» WORK TO COMPLETE
Leaving all pictures aside, write out the records below precisely as given.

» INFORMATION GIVEN
[Start of Attachment]

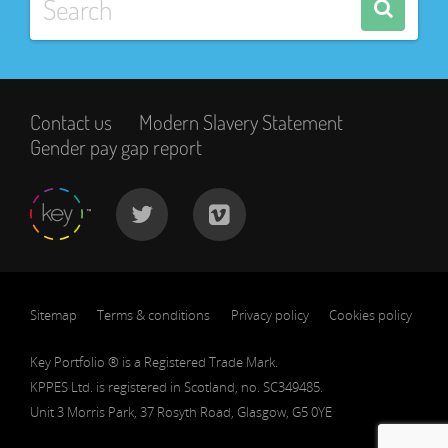
Contact us
Modern Slavery Statement
Gender pay gap report
Sitemap
Terms & conditions
Privacy policy
Cookies policy
Key Portfolio ® is a Registered Trade Mark.
KPPES Ltd. is registered in Scotland, no. SC349485.
Unit 3 Morris Park, 37 Rosyth Road, Glasgow, G5 0YE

[End of Attachment]

» WRITTEN RESPONSE
Contact us
Modern Slavery Statement
Gender pay gap report
Sitemap
Terms & conditions
Privacy policy
Cookies policy
Key Portfolio ® is a Registered Trade Mark.
KPPES Ltd. is registered in Scotland, no. SC349485.
Unit 3 Morris Park, 37 Rosyth Road, Glasgow, G5 0YE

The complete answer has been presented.